The first games went as expected. I beat Carol, Robin beat Audrey. It was good fun, the four of us sitting rounding the table, munching on chocolate bonbons, having another glass, laughing at Audrey’s spelling. Perhaps, I thought, she’d been right about this bonding lark after all. Next round, Robin beat Carol and I beat Audrey. No surprises there either. That took us to six o’clock. We stopped off for sausages and baked beans, the rain hammering on the roof like it was trying to get in. What did we care? I opened up more vino for the kids and got out the serious stuff for me and Audrey. That done, we sat down to the last set of matches, Audrey v Carol and Me v Robin. The girls were there to enjoy themselves. There was no way either way were going to win that cup. But me and Robin? We were closer in points than expected.

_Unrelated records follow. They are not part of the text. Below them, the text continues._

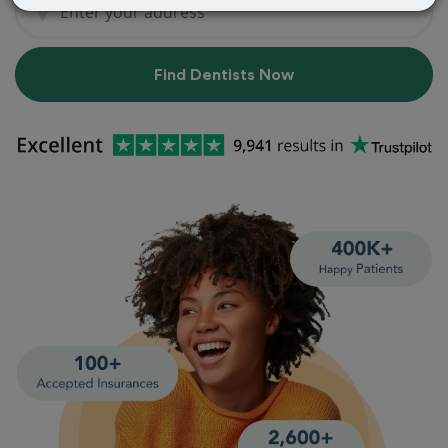
Find Dentists Now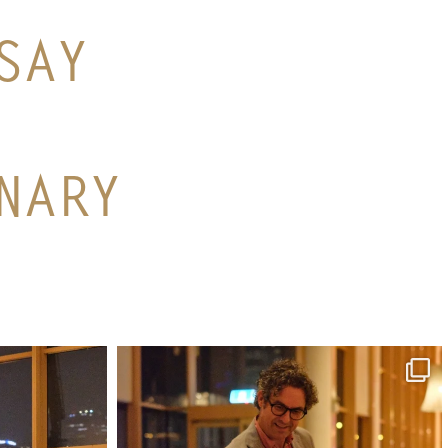
SAY
NARY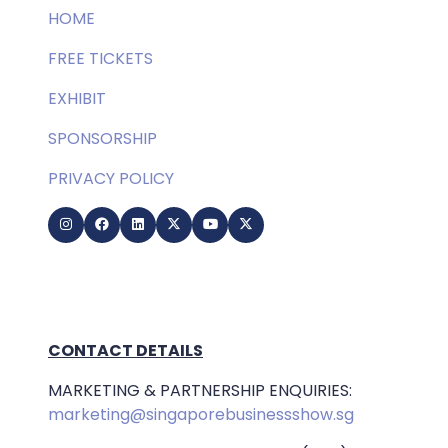
HOME
FREE TICKETS
EXHIBIT
SPONSORSHIP
PRIVACY POLICY
CONTACT DETAILS
MARKETING & PARTNERSHIP ENQUIRIES:
marketing@singaporebusinessshow.sg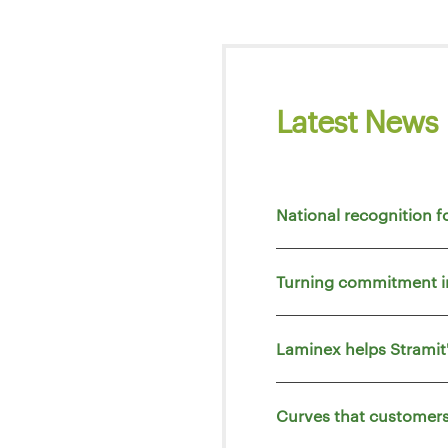
Latest News
National recognition f
Turning commitment i
Laminex helps Strami
Curves that customers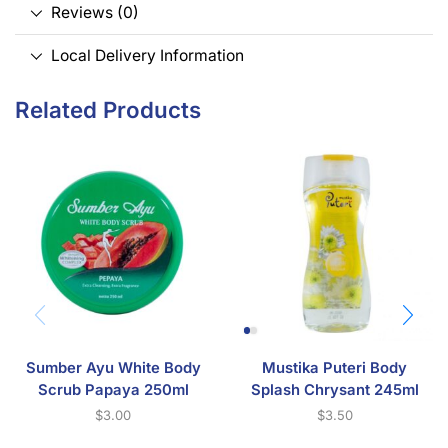
Reviews (0)
Local Delivery Information
Related Products
Sumber Ayu White Body
Mustika Puteri Body
Scrub Papaya 250ml
Splash Chrysant 245ml
$
3.00
$
3.50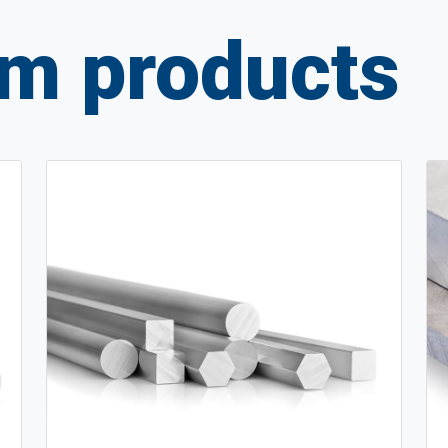
m products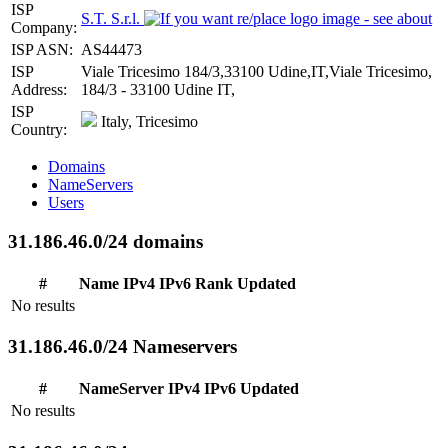
ISP
S.T. S.r.l.
Company:
ISP ASN:
AS44473
ISP
Viale Tricesimo 184/3,33100 Udine,IT,Viale Tricesimo,
Address:
184/3 - 33100 Udine IT,
ISP
Italy, Tricesimo
Country:
Domains
NameServers
Users
31.186.46.0/24 domains
#
Name
IPv4
IPv6
Rank
Updated
No results
31.186.46.0/24 Nameservers
#
NameServer
IPv4
IPv6
Updated
No results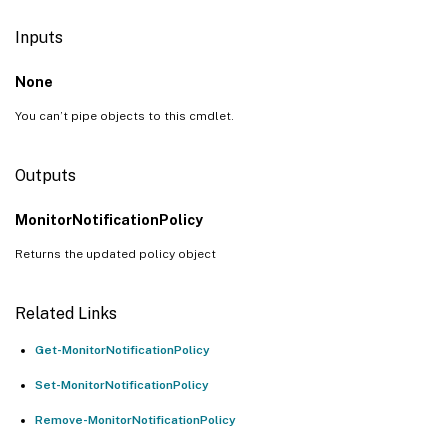
Inputs
None
You can’t pipe objects to this cmdlet.
Outputs
MonitorNotificationPolicy
Returns the updated policy object
Related Links
Get-MonitorNotificationPolicy
Set-MonitorNotificationPolicy
Remove-MonitorNotificationPolicy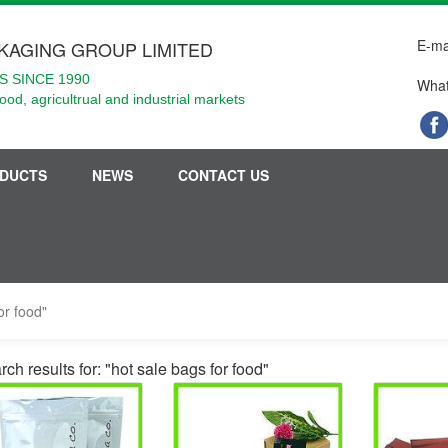
E-ma
KAGING GROUP LIMITED
 SINCE 1990
What
food, agricultrual and industrial markets
DUCTS
NEWS
CONTACT US
or food"
ch results for: "hot sale bags for food"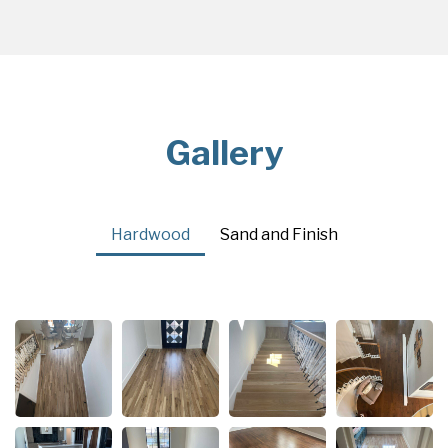
Gallery
Hardwood
Sand and Finish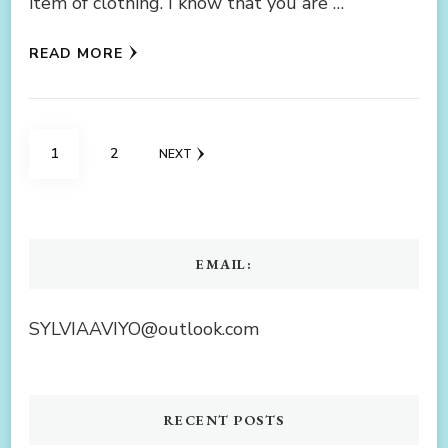
item of clothing. I know that you are …
READ MORE
Posts
PAGE
PAGE
1
2
NEXT
navigation
EMAIL:
SYLVIAAVIYO@outlook.com
RECENT POSTS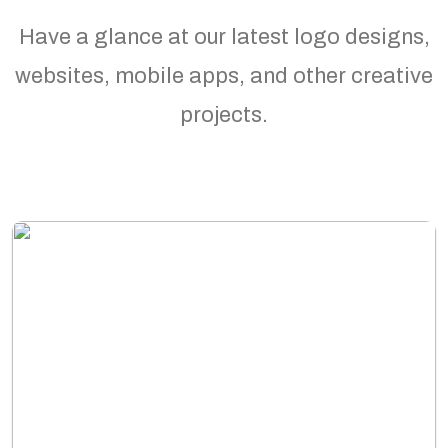
Have a glance at our latest logo designs,
websites, mobile apps, and other creative
projects.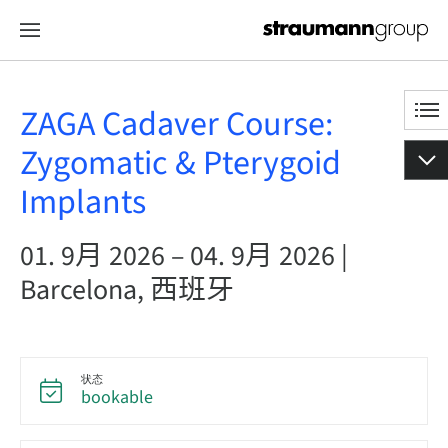
ZAGA Cadaver Course:
Zygomatic & Pterygoid
Implants
01. 9月 2026 – 04. 9月 2026 |
Barcelona, 西班牙
状态
bookable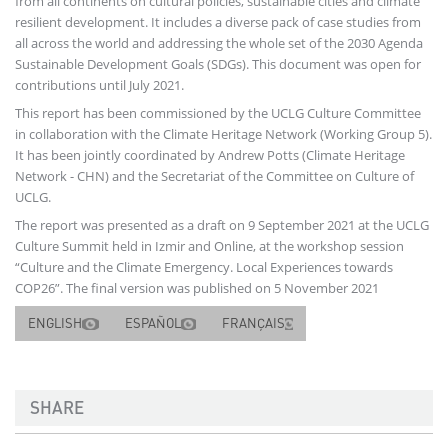
from all continents on cultural policies, sustainable cities and climate
resilient development. It includes a diverse pack of case studies from
all across the world and addressing the whole set of the 2030 Agenda
Sustainable Development Goals (SDGs). This document was open for
contributions until July 2021.
This report has been commissioned by the UCLG Culture Committee
in collaboration with the Climate Heritage Network (Working Group 5).
It has been jointly coordinated by Andrew Potts (Climate Heritage
Network - CHN) and the Secretariat of the Committee on Culture of
UCLG.
The report was presented as a draft on 9 September 2021 at the UCLG
Culture Summit held in Izmir and Online, at the workshop session
“Culture and the Climate Emergency. Local Experiences towards
COP26”. The final version was published on 5 November 2021
ENGLISH
ESPAÑOL
FRANÇAIS
SHARE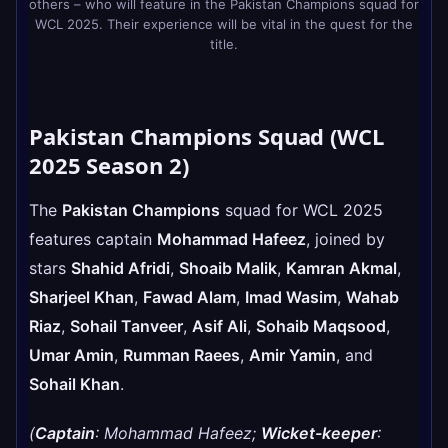
others – who will feature in the Pakistan Champions squad for
WCL 2025. Their experience will be vital in the quest for the
title.
Pakistan Champions Squad (WCL
2025 Season 2)
The
Pakistan Champions
squad for WCL 2025
features captain
Mohammad Hafeez
, joined by
stars
Shahid Afridi
,
Shoaib Malik
,
Kamran Akmal
,
Sharjeel Khan
,
Fawad Alam
,
Imad Wasim
,
Wahab
Riaz
,
Sohail Tanveer
,
Asif Ali
,
Sohaib Maqsood
,
Umar Amin
,
Rumman Raees
,
Amir Yamin
, and
Sohail Khan
.
(
Captain
: Mohammad Hafeez;
Wicket-keeper
: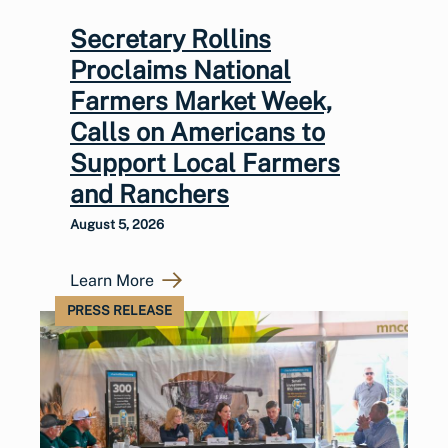
Secretary Rollins
Proclaims National
Farmers Market Week,
Calls on Americans to
Support Local Farmers
and Ranchers
August 5, 2026
Learn More
PRESS RELEASE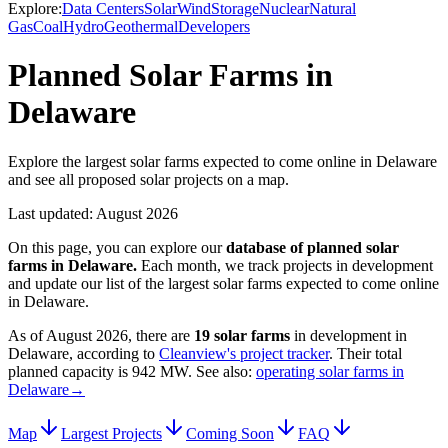
Explore:
Data Centers
Solar
Wind
Storage
Nuclear
Natural
Gas
Coal
Hydro
Geothermal
Developers
Planned Solar Farms in
Delaware
Explore the largest solar farms expected to come online in Delaware
and see all proposed solar projects on a map.
Last updated:
August 2026
On this page, you can explore our
database of planned
solar
farms
in
Delaware
.
Each month, we track projects in development
and update our list of the largest
solar farms
expected to come online
in
Delaware
.
As of
August 2026
, there are
19
solar farms
in development in
Delaware
, according to
Cleanview's project tracker
. Their total
planned capacity is
942 MW
.
See also:
operating solar farms in
Delaware
→
Map
Largest Projects
Coming Soon
FAQ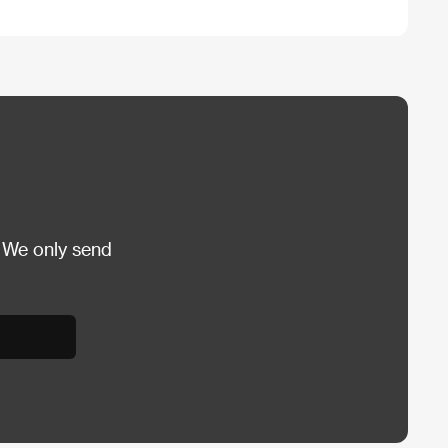
 We only send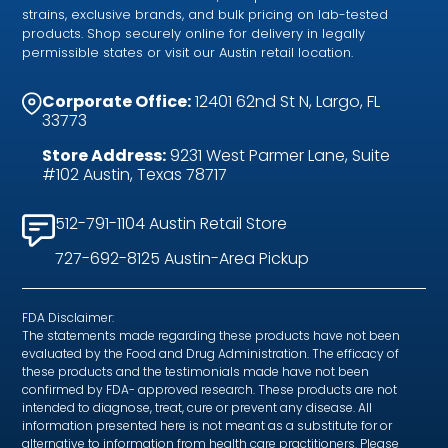
strains, exclusive brands, and bulk pricing on lab-tested
products. Shop securely online for delivery in legally
permissible states or visit our Austin retail location.
Corporate Office:
12401 62nd St N, Largo, FL
33773
Store Address:
9231 West Parmer Lane, Suite
#102 Austin, Texas 78717
512-791-1104 Austin Retail Store
727-692-8125 Austin-Area Pickup
FDA Disclaimer:
The statements made regarding these products have not been
evaluated by the Food and Drug Administration. The efficacy of
these products and the testimonials made have not been
confirmed by FDA- approved research. These products are not
intended to diagnose, treat, cure or prevent any disease. All
information presented here is not meant as a substitute for or
alternative to information from health care practitioners. Please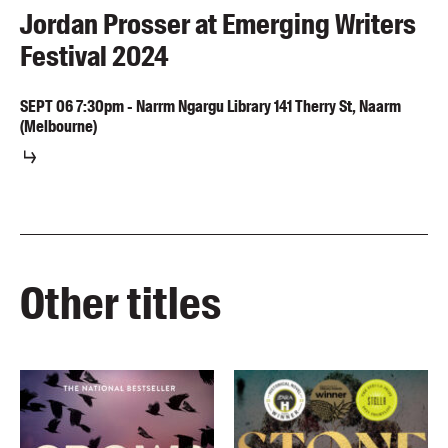
Jordan Prosser at Emerging Writers
Festival 2024
SEPT
06
7:30pm
-
Narrm Ngargu Library 141 Therry St, Naarm
(Melbourne)
Other titles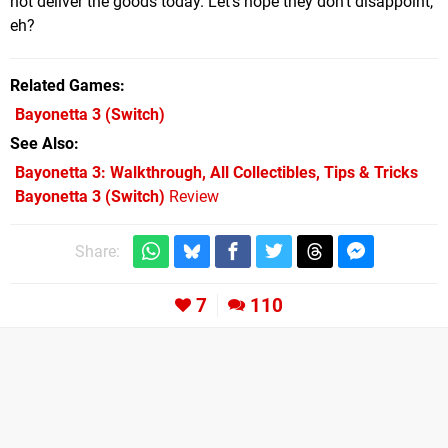
not deliver the goods today. Let's hope they don't disappoint,
eh?
Related Games
Bayonetta 3
(Switch)
See Also
Bayonetta 3: Walkthrough, All Collectibles, Tips & Tricks
Bayonetta 3 (Switch)
Review
Share:
7
110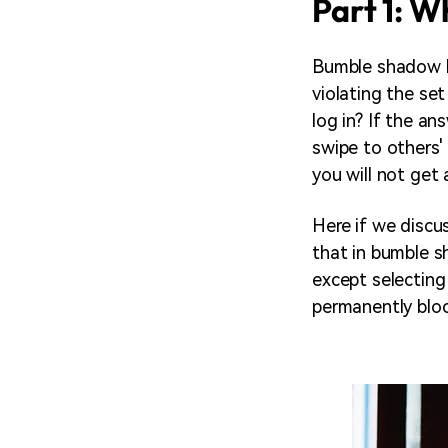
Part 1: 
Bumble shadow ba
violating the s
log in? If the an
swipe to others' 
you will not get
Here if we disc
that in bumble s
except selecting
permanently bloc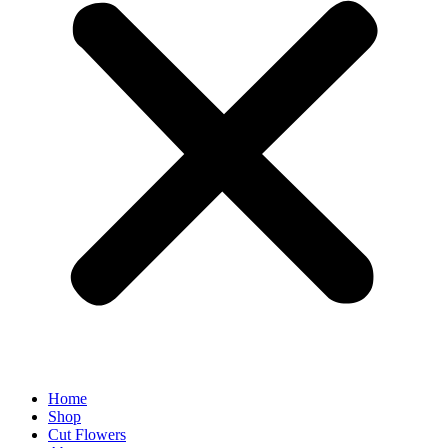
Home
Shop
Cut Flowers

The first upset came when Audrey beat Carol. It was like a message of what could come, like a preparation, Audrey and me against Carol and Robin; the oldies against the youngsters, the pig-ignorants against the know-alls. Maybe it was nothing to do with that, but as soon as I settled down opposite him, the way he tugged at his beard, like it was a foregone conclusion, I knew I was in with a chance. As I said, I’d done well the first two rounds, scored nearly as highly as him. But that wasn’t it. The thing was, over the weeks, I’d been getting better, I’d been thinking about it, noticing the play. I’d bought this little handbook too, How to Improve Your Scrabble, and had started reading it in the Vanden Plas waiting for my next fare. Now, I felt as if my time had come. I was on the scotch by then, and from the very start, and the first word I put down on the board, TOMBOY, all sassy and confident, it like I was saying I was the tom and he was the boy, the letters seem to sort themselves out for me, on the rack, on the board, it all slotted into place. I was edgy, inspired, calm like a cold fuck in the afternoon, my heart pumping pure quicksilver, my dick too. I was drawing the better racks than Robin, making better use of them. He was rattled, I could tell. I was on a roll and we all knew it. Suddenly this game mattered. Suddenly that little cup on the shelf started to shine just for me. Every time I looked at it seemed to get bigger, brighter, nearer my reach. Don’t get me wrong. He was still good, Robin, still ahead overall, but every round I was getting nearer. Words I didn’t know I knew bobbed into in my head like the ice in my whiskey glass, clear and cut to perfection, OBTUSE, DISMAL, SUCTION. Back and forth we went, every round me edging closer to his overall score, closer to that cup. Even if I didn’t get it, I’d have given him a good run for his money. We was neck and neck.